Стихи смешные, и я цитирую их только потому, что сам Николай Константинович делал это неоднократно — видимо, они его развлекали. Если же сравнить их с написанным тогда же стихотворением о мельнице, приведенным выше, сразу становится видно, насколько пейзажная лирика давалась ему лучше так называемых стихов на злобу дня.
Скоро от «поруганного Парижа» война докатилась до Москвы. К этому времени в жизни большой и дружной семьи Старшиновых произошло много перемен. Старшие братья Лев и Константин и сестра Серафима обзавелись собственными семьями. Петр после окончания Ленинградского военно-морского училища уехал служить во Владивосток, призвали в армию и Сергея. Так что в родительском доме остался лишь самый младший сын. Константина Никитича перед самой войной парализовало: после инсульта у него отнялись правая рука и нога.
Когда немцы стали регулярно бомбить Москву и жители при объявлении воздушной тревоги спускались в бомбоубежища, Евдокия Никифоровна садилась рядом с больным мужем, брала его за руку и до отбоя воздушной тревоги от него не отходила. На уговоры сына пойти в бомбоубежище она отвечала одно: «От отца я никуда не пойду. Помирать — так вместе». Сам же Николай, когда начинали реветь сирены, вместо того чтобы спускаться в бомбоубежище, поднимался на чердак своего деревянного дома, где «проводил ночь» с соседкой, тоже школьницей и тоже бойцом МПВО — местной противовоздушной обороны.
Дело в том, что бомбили немцы в основном по ночам — в темноте бомбардировщик труднее обнаружить и сбить. Но и самой Москвы сверху не было видно, поскольку действовал строжайший приказ о полном затемнении. Поэтому первые эшелоны вражеских самолетов сбрасывали во множестве зажигательные бомбы, от которых начинались пожары, освещавшие город для прицельного бомбометания. Москва, как могла, защищалась. Высоко в небе висели аэростаты, от них тянулись к земле тросы, перекрывая для самолетов часть воздушного пространства. А на чердаках всех домов дежурили женщины и подростки, гася разбрызгивающие огонь «зажигалки». Вот как об этом вспоминал Николай Константинович:
«Там стояли большие ящики с песком, на них лежали длинные щипцы, которыми надо было схватить «зажигалку», пробившую крышу, и сунуть ее в песок.

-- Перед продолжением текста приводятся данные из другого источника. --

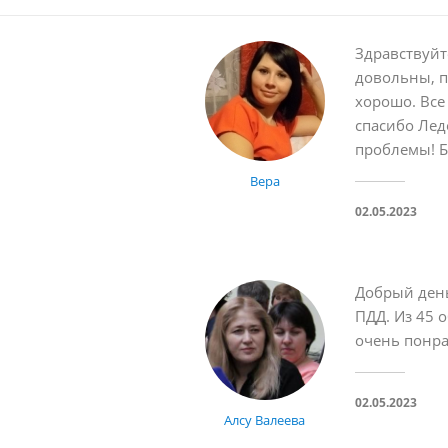
Здравствуйт
довольны, п
хорошо. Все
спасибо Лед
проблемы! Б
Вера
02.05.2023
Добрый день
ПДД. Из 45 
очень понра
02.05.2023
Алсу Валеева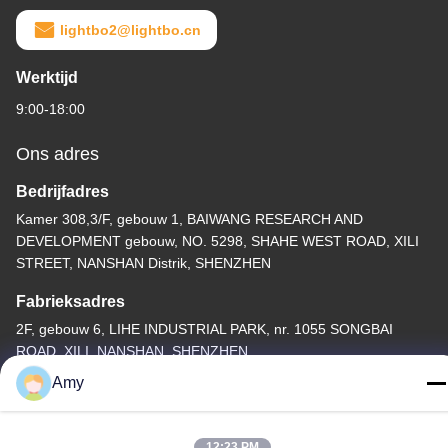
lightbo2@lightbo.cn
Werktijd
9:00-18:00
Ons adres
Bedrijfadres
Kamer 308,3/F, gebouw 1, BAIWANG RESEARCH AND
DEVELOPMENT gebouw, NO. 5298, SHAHE WEST ROAD, XILI
STREET, NANSHAN Distrik, SHENZHEN
Fabrieksadres
2F, gebouw 6, LIHE INDUSTRIAL PARK, nr. 1055 SONGBAI
ROAD, XILI, NANSHAN, SHENZHEN
Amy
Telefoon
86-755-83983496
12:23 PM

Мы вслушивались в наступившую на какое-то время тишину и слышали неровное, прерывистое гудение вражеских самолетов, видели голубые лучи прожекторов, непрерывно обшаривавших московское небо.
Когда самолет попадал в луч прожектора, мгновенно его находили и другие прожекторы и брали в перекрестье. Он маневрировал, пытаясь сойти со световой дорожки, нырнуть во тьму.
Мы видели, как в небе то там, то тут вспыхивали звездочки взрывов зенитных снарядов — зенитки отгоняли самолет за черту города. А когда сбитый самолет падал, оставляя за собой хорошо заметный в лучах прожекторов дымный след, на нашей крыше и на крышах соседних домов гремело «ура!».
Утром Николай и его соседка Лида Трофимова, как и тысячи других московских старшеклассников, шли в свои школы — занятий никто не отменял. Правда, случались в занятиях и перерывы. Вот еще одна цитата из автобиографии Старшинова:
«Когда осенью 1941 года немцы уже подходили к Москве, директор нашей школы Николай Семенович Лукин обратился к ребятам-старшеклассникам с предложением поехать под Малоярославец рыть траншеи и строить оборонительную линию. И мы поехали — и Ваня Терехин, и Саша Кувшинников, и Роза Мещанкина, и Валя Жогова, и многие, многие другие. И не беда, что вместо солдатских траншей нам пришлось рыть силосные ямы для свиноводческого совхоза и убирать картошку. Хоть так, но мечты наши воплощались в жизнь…
Немцы рвались к Москве. Они несколько раз бомбили нас. Они подошли уже вплотную к нашей станции. Николай Семенович установил круглосуточное дежурство на станции Ворсино, и только благодаря этому мы успели уехать с последним товарным поездом в Москву…»
Зачем в прифронтовой полосе понадобились силосные ямы, мне, откровенно говоря, непонятно. Возможно, ямы предназначались не для силоса, а для самих животных, если их не успевали вывезти, или дело было в царившей тогда неразберихе… Главное, что ребятам удалось выбраться из района боевых действий, а ведь многие москвичи, из строивших оборонительные сооружения, оказались на оккупированной территории — без жилья и каких-либо средств к существованию. Часть из них угнали на работу в Германию, кто-то попал в концентрационные лагеря: арийцы с порабощенными народами не церемонились.